In the records that follow, find each line containing "fullscreen" and copy it.

Rendered page images
_ _ _ _
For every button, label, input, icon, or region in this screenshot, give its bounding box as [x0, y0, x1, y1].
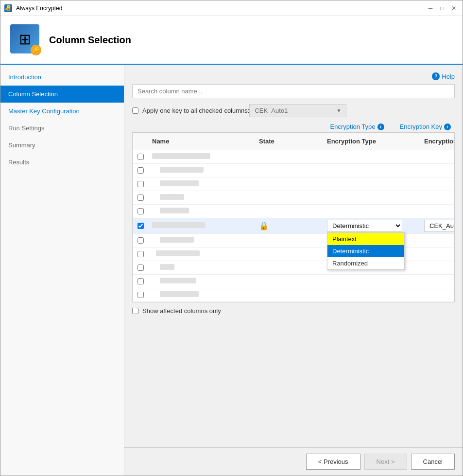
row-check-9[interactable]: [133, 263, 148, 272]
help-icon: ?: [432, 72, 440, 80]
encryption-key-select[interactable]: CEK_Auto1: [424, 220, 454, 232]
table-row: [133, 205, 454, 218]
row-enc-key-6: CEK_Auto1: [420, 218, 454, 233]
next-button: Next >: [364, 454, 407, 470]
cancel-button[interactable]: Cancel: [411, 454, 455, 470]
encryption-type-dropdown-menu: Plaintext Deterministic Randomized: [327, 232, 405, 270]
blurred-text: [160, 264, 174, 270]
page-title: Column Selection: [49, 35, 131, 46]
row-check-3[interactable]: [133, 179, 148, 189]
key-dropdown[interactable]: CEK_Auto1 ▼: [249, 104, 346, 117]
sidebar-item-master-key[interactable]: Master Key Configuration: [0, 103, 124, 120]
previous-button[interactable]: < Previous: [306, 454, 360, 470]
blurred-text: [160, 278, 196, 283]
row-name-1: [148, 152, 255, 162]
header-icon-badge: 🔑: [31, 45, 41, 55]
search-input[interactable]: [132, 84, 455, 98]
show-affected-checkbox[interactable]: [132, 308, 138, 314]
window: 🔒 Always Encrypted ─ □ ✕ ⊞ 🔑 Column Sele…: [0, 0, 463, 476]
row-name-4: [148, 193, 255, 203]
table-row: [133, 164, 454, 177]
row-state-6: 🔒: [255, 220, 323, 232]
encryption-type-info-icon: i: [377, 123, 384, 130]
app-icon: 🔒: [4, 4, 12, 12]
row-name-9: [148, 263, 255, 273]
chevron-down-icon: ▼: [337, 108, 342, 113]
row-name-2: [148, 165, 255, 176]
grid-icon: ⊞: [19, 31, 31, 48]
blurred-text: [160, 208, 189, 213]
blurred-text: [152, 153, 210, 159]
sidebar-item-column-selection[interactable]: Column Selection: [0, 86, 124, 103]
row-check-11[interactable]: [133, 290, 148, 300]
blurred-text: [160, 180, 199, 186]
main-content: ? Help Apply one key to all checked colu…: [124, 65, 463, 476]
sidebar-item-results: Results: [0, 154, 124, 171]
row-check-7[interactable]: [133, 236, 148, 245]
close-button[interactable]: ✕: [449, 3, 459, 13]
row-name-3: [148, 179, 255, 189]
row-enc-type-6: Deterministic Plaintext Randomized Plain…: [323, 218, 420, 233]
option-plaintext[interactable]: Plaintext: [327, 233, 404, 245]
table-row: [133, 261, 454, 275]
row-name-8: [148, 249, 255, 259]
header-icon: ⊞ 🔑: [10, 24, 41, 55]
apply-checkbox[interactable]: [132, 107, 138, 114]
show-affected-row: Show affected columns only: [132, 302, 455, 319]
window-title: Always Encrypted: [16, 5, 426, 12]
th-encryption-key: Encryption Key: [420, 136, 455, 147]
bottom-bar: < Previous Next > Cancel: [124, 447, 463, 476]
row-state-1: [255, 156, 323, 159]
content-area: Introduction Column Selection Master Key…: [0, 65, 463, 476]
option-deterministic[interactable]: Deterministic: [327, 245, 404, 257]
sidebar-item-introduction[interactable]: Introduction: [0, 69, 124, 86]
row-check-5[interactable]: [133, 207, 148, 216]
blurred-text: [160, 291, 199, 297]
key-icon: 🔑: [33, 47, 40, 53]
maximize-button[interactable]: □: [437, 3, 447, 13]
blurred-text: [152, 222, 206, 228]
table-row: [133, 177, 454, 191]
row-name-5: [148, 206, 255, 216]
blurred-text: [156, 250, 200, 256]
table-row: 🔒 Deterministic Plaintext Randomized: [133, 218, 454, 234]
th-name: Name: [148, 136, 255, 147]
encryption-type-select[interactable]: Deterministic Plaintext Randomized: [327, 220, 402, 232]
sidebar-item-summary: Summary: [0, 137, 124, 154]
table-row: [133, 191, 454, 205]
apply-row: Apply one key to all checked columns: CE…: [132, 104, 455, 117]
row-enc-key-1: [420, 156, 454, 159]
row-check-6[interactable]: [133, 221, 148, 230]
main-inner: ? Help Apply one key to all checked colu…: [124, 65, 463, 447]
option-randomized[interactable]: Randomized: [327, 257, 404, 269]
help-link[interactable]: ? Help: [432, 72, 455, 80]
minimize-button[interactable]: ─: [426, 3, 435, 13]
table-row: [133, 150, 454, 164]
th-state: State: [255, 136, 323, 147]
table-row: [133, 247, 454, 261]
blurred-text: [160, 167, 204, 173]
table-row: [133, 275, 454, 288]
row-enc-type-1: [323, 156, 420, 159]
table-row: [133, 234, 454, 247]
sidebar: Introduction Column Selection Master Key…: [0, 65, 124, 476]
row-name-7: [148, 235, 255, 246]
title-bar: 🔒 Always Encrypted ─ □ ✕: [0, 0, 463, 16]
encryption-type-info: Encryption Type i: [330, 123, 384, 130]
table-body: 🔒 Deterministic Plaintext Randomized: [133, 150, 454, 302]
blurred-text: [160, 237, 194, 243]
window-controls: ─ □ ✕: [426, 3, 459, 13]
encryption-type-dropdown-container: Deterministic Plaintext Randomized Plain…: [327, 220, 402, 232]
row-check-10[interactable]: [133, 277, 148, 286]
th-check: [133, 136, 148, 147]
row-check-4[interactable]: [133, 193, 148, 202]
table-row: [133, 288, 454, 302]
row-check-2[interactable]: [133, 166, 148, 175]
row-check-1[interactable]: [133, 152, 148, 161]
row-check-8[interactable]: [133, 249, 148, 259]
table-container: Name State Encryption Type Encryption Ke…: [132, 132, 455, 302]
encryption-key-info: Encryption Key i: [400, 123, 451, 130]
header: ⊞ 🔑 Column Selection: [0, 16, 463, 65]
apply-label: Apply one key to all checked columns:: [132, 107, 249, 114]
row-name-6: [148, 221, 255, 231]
_ _ _ _
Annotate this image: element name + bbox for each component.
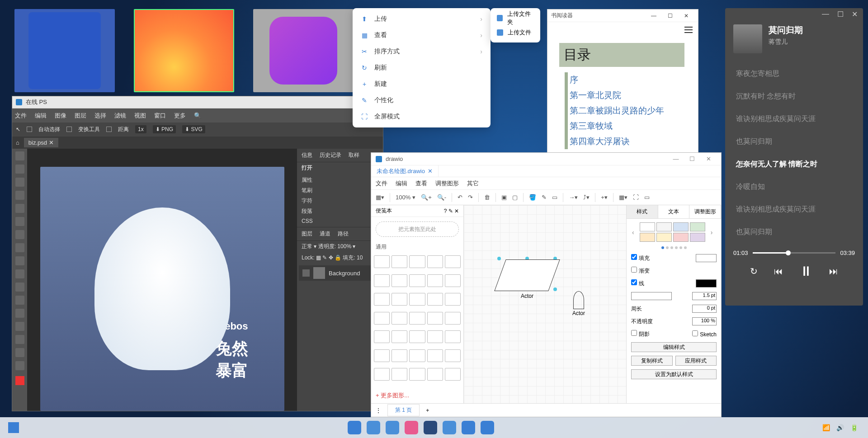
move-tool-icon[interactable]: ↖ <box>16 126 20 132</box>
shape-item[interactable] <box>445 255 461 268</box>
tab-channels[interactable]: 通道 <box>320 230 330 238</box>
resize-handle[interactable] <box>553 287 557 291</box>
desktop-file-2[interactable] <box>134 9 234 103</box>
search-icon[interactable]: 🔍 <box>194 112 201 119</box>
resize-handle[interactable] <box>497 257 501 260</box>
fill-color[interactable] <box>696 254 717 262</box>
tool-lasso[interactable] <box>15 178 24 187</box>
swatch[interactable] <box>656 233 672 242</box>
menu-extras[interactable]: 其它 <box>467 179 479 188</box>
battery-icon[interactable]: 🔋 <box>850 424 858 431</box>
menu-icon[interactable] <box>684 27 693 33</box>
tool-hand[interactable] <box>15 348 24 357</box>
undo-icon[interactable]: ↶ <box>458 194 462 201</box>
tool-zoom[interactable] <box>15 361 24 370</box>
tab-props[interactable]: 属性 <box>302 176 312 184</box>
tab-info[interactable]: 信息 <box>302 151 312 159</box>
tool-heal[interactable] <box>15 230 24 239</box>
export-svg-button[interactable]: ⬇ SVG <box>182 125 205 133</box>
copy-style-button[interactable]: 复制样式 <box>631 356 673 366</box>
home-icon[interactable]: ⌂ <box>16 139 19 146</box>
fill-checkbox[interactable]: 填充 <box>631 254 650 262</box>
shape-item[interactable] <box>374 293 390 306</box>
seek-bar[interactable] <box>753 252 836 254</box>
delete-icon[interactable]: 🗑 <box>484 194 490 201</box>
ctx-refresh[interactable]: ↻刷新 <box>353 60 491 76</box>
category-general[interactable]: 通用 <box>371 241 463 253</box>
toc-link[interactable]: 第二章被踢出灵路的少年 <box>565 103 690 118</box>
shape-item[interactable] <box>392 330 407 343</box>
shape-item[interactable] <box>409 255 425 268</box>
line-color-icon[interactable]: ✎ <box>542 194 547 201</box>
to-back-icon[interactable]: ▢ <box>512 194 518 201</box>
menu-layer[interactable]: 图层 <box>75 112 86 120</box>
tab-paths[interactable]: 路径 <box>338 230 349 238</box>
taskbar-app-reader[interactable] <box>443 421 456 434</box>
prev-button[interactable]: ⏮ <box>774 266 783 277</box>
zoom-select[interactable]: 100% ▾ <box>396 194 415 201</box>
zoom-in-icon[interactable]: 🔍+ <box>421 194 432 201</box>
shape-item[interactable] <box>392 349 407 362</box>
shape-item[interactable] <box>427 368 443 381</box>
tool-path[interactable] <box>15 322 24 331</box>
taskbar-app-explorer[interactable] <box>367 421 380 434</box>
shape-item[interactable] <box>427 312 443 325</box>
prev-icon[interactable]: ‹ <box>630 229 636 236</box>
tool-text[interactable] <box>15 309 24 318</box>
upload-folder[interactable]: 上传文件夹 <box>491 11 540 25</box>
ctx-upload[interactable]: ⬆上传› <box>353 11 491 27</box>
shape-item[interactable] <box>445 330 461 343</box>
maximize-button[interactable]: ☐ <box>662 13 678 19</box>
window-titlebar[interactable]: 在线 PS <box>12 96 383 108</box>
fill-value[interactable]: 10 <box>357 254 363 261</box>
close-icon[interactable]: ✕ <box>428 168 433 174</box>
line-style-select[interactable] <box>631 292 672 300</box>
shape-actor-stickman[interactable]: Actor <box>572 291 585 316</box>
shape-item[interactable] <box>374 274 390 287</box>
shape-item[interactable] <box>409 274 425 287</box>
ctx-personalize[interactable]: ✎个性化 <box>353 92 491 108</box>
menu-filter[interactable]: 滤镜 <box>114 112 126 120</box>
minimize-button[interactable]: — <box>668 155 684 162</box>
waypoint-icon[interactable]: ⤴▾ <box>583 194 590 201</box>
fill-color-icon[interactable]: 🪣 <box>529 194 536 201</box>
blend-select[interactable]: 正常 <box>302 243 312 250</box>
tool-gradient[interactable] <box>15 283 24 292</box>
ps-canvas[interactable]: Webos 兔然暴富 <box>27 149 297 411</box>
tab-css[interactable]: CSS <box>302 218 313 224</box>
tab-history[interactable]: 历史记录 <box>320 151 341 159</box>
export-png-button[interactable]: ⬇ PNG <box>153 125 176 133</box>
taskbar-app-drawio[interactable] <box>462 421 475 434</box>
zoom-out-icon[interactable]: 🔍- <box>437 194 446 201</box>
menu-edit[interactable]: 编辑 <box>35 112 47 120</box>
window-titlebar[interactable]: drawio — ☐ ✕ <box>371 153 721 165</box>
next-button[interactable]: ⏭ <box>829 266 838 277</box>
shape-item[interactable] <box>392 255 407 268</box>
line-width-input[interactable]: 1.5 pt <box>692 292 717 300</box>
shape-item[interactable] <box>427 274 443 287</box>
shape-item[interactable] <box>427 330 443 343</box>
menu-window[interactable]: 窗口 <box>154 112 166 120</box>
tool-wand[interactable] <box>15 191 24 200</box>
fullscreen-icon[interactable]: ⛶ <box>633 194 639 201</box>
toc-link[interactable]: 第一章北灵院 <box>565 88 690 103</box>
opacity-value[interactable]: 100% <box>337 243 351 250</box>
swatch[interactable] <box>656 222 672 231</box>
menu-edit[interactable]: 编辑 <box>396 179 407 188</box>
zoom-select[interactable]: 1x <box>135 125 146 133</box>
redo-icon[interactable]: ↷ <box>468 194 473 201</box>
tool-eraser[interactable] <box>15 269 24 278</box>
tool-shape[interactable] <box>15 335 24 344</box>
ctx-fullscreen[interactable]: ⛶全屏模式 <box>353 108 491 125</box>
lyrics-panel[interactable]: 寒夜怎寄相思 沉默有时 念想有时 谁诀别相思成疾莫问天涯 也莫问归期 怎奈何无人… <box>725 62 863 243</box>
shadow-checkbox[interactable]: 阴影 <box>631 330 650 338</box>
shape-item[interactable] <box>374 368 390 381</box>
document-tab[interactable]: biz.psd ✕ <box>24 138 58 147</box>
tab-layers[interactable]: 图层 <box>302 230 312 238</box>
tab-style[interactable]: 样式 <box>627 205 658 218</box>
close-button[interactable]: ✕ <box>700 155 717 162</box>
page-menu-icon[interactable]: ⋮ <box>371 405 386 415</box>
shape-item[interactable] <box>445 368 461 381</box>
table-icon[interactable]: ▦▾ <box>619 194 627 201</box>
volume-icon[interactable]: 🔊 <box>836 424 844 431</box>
_ _ _ _
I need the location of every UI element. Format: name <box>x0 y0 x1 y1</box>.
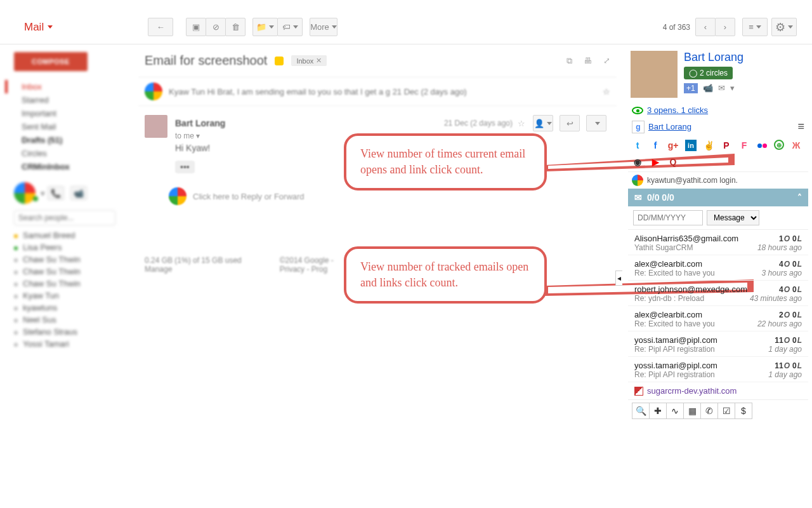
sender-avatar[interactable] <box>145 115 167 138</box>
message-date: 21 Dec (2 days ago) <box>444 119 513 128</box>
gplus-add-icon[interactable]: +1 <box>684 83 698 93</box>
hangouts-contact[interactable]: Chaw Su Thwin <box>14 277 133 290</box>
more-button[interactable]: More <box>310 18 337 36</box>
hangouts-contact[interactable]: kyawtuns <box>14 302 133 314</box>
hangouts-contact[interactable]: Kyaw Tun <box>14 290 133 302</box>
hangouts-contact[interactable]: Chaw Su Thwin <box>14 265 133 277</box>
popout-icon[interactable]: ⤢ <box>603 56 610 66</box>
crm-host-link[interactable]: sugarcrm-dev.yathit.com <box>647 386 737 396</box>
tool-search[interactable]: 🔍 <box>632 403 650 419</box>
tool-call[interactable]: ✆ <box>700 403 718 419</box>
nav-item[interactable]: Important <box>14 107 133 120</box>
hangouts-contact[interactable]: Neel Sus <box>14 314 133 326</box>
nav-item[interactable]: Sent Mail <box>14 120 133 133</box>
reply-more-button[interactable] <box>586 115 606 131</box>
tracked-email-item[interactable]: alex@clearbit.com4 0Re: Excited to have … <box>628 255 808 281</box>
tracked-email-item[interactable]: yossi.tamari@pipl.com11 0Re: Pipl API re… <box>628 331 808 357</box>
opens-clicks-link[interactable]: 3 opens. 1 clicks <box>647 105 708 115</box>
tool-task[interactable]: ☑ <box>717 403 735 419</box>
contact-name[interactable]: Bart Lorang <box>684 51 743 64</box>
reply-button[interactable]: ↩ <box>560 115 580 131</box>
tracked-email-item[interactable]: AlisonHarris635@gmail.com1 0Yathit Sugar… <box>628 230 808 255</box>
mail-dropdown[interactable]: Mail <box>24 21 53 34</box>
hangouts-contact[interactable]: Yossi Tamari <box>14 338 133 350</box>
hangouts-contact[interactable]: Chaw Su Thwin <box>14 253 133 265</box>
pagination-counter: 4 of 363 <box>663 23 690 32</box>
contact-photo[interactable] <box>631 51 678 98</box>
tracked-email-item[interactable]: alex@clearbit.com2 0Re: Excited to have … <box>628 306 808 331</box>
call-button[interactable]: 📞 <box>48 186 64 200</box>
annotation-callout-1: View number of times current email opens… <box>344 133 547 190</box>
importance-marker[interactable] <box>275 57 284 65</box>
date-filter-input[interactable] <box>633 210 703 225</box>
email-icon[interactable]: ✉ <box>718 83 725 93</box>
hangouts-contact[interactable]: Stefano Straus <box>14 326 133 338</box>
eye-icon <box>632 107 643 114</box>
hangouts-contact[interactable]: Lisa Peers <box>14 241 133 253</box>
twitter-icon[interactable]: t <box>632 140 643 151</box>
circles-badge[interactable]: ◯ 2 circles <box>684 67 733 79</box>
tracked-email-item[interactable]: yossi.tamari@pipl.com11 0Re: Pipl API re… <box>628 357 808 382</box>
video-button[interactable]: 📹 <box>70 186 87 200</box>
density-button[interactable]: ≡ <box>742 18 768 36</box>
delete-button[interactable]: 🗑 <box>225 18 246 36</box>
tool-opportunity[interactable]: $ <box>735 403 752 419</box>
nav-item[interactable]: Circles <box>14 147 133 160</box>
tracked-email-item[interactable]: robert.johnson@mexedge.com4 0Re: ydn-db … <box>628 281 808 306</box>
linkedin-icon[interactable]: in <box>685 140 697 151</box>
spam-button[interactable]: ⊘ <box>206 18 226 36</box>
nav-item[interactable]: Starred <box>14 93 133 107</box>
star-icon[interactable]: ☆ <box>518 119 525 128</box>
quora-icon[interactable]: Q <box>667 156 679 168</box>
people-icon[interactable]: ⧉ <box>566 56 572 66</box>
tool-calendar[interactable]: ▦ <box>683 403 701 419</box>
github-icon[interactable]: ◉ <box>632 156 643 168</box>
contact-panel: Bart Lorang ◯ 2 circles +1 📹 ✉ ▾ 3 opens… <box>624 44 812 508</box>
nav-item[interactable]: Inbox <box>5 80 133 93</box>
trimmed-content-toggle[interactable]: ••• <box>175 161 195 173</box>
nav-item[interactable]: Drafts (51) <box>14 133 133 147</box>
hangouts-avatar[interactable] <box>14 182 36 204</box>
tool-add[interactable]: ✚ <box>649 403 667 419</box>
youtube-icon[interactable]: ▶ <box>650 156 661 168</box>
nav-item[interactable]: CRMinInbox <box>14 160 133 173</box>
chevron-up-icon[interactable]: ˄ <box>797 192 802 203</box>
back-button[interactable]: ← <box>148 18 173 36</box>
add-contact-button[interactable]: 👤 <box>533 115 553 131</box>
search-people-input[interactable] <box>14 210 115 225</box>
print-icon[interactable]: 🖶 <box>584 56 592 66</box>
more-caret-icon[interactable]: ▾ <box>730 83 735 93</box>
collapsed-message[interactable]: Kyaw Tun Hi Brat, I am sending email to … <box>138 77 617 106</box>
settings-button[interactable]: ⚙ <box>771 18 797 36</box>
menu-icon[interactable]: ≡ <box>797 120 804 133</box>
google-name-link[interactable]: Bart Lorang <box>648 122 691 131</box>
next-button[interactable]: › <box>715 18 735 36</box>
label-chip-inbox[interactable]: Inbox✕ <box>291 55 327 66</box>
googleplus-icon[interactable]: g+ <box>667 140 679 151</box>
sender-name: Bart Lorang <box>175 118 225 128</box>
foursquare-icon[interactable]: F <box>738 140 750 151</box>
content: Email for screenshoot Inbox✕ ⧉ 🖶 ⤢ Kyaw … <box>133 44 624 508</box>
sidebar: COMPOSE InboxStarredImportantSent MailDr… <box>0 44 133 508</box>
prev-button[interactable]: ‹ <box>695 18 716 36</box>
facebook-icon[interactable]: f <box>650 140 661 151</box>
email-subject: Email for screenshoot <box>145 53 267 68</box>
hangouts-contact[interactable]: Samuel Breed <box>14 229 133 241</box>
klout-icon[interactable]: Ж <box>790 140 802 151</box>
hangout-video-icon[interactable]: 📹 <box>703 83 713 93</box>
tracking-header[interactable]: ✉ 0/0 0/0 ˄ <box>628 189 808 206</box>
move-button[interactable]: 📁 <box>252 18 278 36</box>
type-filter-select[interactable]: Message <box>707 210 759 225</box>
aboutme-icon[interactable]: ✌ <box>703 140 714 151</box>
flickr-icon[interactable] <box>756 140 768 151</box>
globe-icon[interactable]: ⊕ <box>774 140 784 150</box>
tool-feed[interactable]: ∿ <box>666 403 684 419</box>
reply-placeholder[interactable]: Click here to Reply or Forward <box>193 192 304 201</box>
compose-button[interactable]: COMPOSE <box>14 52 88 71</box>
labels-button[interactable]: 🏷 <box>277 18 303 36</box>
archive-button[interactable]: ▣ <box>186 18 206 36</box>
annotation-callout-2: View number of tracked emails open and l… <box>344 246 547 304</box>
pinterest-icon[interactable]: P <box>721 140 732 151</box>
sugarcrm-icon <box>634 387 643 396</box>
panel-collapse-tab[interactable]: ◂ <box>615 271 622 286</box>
_ _ _ _
*Solution for this exercise:*
fullscreen-icon[interactable]: ⛶ <box>633 194 639 201</box>
ctx-fullscreen[interactable]: ⛶全屏模式 <box>353 108 491 125</box>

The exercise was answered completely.